- N-Day-Bench tests 1,200 CVEs across 500 real codebases.
- Top LLMs like GPT-5 detect only 12% of vulnerabilities.
- High-severity CVEs see 9% detection; 88% miss rate persists.
N-Day-Bench, released April 14, 2026, shows top large language models (LLMs) detect only 12% of 1,200 known vulnerabilities across 500 production codebases. Researchers used CVEs from open-source GitHub projects to test N-day exploits.
GPT-5 scores lowest on critical flaws, exposing AI cybersecurity gaps.
N-Day-Bench Scans 500 Codebases with 1,200 CVEs
N-Day-Bench analyzes live GitHub repositories in Python, JavaScript, and Rust. LLMs get no hints. Human experts verify via static analysis tools.
OpenAI's GPT-5 identifies 142 of 1,200 vulnerabilities—a 11.8% rate—per GitHub benchmark data.
Alex Groce, Oregon State University professor, led tests. "LLMs hallucinate fixes but miss buffer overflows," Groce stated.
Methodology builds on GitHub's SWE-Bench, where LLMs hit 20% on synthetic tasks.
Top LLMs Fail High-Severity CVEs
Anthropic's Claude 4 detects 9% of high-severity CVEs. Meta's Llama 3.1 reaches 7%.
Models spot SQL injections better but fail on memory corruption and deserialization bugs.
Sarah Aerni, Trail of Bits senior researcher, said: "Real codebases confuse AI detectors."
LLMs flag just 3% of zero-day-like vulnerabilities despite full CVE details. False negatives prevail.
Wired's report confirms LLM security flaws. Jailbreaks enable malicious code generation.

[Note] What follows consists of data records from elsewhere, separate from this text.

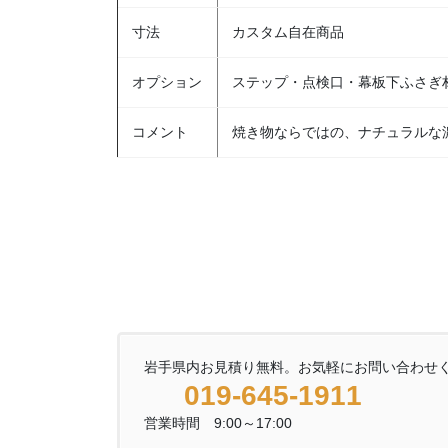
寸法
カスタム自在商品
オプション
ステップ・点検口・幕板下ふさぎ材 
コメント
焼き物ならではの、ナチュラルな
岩手県内お見積り無料。お気軽にお問い合わせ
019-645-1911
営業時間 9:00～17:00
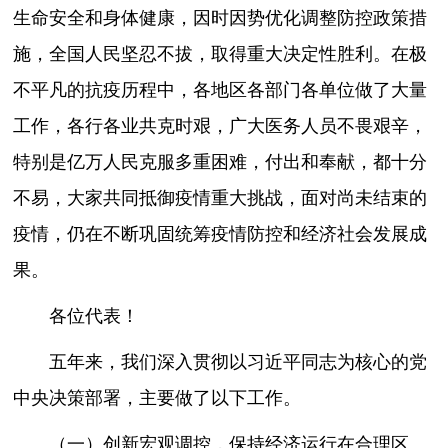
生命安全和身体健康，因时因势优化调整防控政策措
施，全国人民坚忍不拔，取得重大决定性胜利。在极
不平凡的抗疫历程中，各地区各部门各单位做了大量
工作，各行各业共克时艰，广大医务人员不畏艰辛，
特别是亿万人民克服多重困难，付出和奉献，都十分
不易，大家共同抵御疫情重大挑战，面对尚未结束的
疫情，仍在不断巩固统筹疫情防控和经济社会发展成
果。
各位代表！
五年来，我们深入贯彻以习近平同志为核心的党
中央决策部署，主要做了以下工作。
（一）创新宏观调控，保持经济运行在合理区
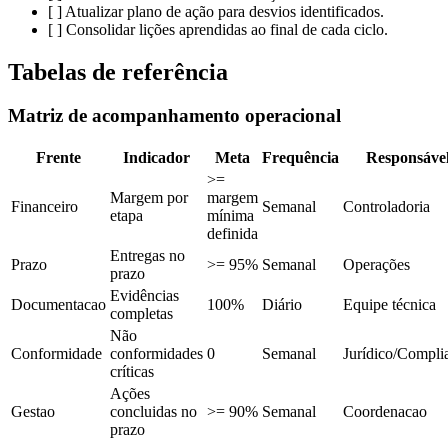
[ ] Atualizar plano de ação para desvios identificados.
[ ] Consolidar lições aprendidas ao final de cada ciclo.
Tabelas de referência
Matriz de acompanhamento operacional
Frente
Indicador
Meta
Frequência
Responsáve
>=
Margem por
margem
Financeiro
Semanal
Controladoria
etapa
mínima
definida
Entregas no
Prazo
>= 95%
Semanal
Operações
prazo
Evidências
Documentacao
100%
Diário
Equipe técnica
completas
Não
Conformidade
conformidades
0
Semanal
Jurídico/Compli
críticas
Ações
Gestao
concluidas no
>= 90%
Semanal
Coordenacao
prazo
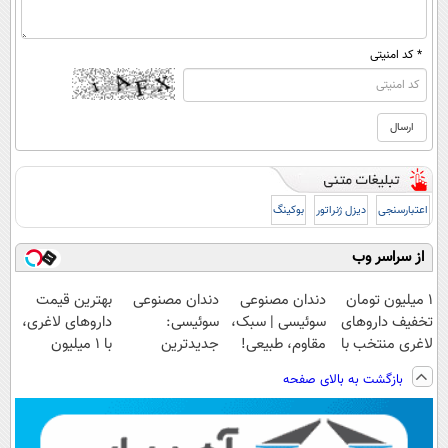
* کد امنیتی
اعتبارسنجی
دیزل ژنراتور
بوکینگ
از سراسر وب
۱ میلیون تومان
دندان مصنوعی
دندان مصنوعی
بهترین قیمت
تخفیف داروهای
سوئیسی | سبک،
سوئیسی:
داروهای لاغری،
لاغری منتخب با
مقاوم، طبیعی!
جدیدترین
با ۱ میلیون
ارسال از
ویزیت
فناوری اروپا،
تخفیف و ارسال
بازگشت به بالای صفحه
داروخانه نزدیکت
رایگان+پرداخت
سبک و مقاوم |
از داروخانه‌
اقساطی😍
پرداخت قسطی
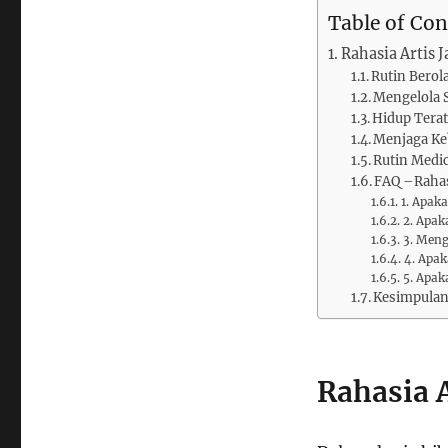
Table of Con
Rahasia Artis 
Rutin Berol
Mengelola 
Hidup Terat
Menjaga Ke
Rutin Medi
FAQ –Rahas
1. Apak
2. Apak
3. Meng
4. Apa
5. Apak
Kesimpula
Rahasia 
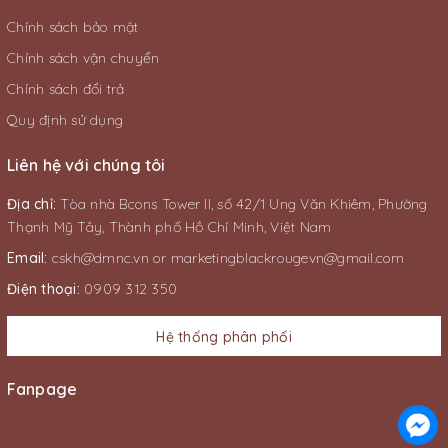
Chính sách bảo mật
Chính sách vận chuyển
Chính sách đổi trả
Quy định sử dụng
Liên hệ với chúng tôi
Địa chỉ:
Tòa nhà Bcons Tower II, số 42/1 Ung Văn Khiêm, Phường
Thạnh Mỹ Tây, Thành phố Hồ Chí Minh, Việt Nam
Email:
cskh@dmnc.vn
or
marketingblackrougevn@gmail.com
Điện thoại:
0909 312 350
Hệ thống phân phối
Fanpage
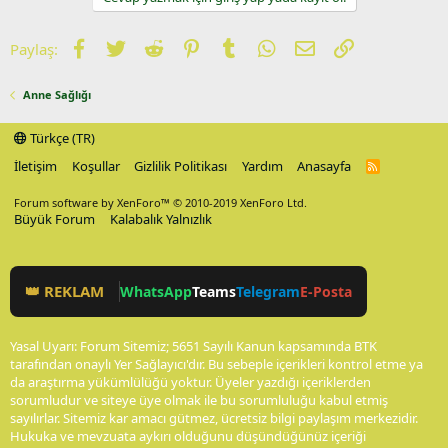
Facebook
Twitter
Reddit
Pinterest
Tumblr
WhatsApp
E-posta
Link
Paylaş:
Anne Sağlığı
Türkçe (TR)
İletişim
Koşullar
Gizlilik Politikası
Yardım
Anasayfa
R
S
S
Forum software by XenForo™
© 2010-2019 XenForo Ltd.
Büyük Forum
Kalabalık Yalnızlık
👑 REKLAM
WhatsApp
Teams
Telegram
E-Posta
Yasal Uyarı: Forum Sitemiz; 5651 Sayılı Kanun kapsamında BTK
tarafından onaylı Yer Sağlayıcı'dır. Bu sebeple içerikleri kontrol etme ya
da araştırma yükümlülüğü yoktur. Üyeler yazdığı içeriklerden
sorumludur ve siteye üye olmak ile bu sorumluluğu kabul etmiş
sayılırlar. Sitemiz kar amacı gütmez, ücretsiz bilgi paylaşım merkezidir.
Hukuka ve mevzuata aykırı olduğunu düşündüğünüz içeriği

Bitcoin Rally Heightens Fintech Risks
Bitcoin trades at $74,455 USD on April 14, 2026, up 4.6%, via CoinMarketCap. Ethereum reaches $2,372.58, up 7.8%.
Alternative.me's Fear & Greed Index hits 21 (extreme fear). Volatility boosts smart contract risks.
DeFi protocols use AI audits, but N-Day-Bench shows 88% miss rate. TVL exceeds $500 billion per DeFiLlama. Chainalysis notes $3 billion annual exploits.
LLMs Fall Short of NIST Benchmarks
Enterprises use LLMs for code scans, but 12% accuracy misses NIST standards.
Hiddenlayer CTO David Manouchehri said: "Scaling LLMs doesn't fix reasoning deficits."
TechCrunch coverage pushes hybrid AI-rules tools.
Benchmark code on GitHub allows verification.
N-Day-Bench Covers 50M Lines of Code
Tests span 50 million lines from 2015-2026. Patch success for exploits drops to 4%.
Prompt engineering boosts scores 2 points, per Groce. Production lags more.
"Dependencies baffle AI," Aerni adds. Fintech like Coinbase must tread carefully amid BTC rally.
Hybrid Defenses Key Post N-Day-Bench
88% miss rate requires layers. Semgrep hits 65% in parallels.
Manouchehri forecasts multimodal LLMs by 2027, but gaps remain.
SEC demands audits. N-Day-Bench sets baseline. Future tests eye closed-source code.
Hybrid strategies shield DeFi from exploits now.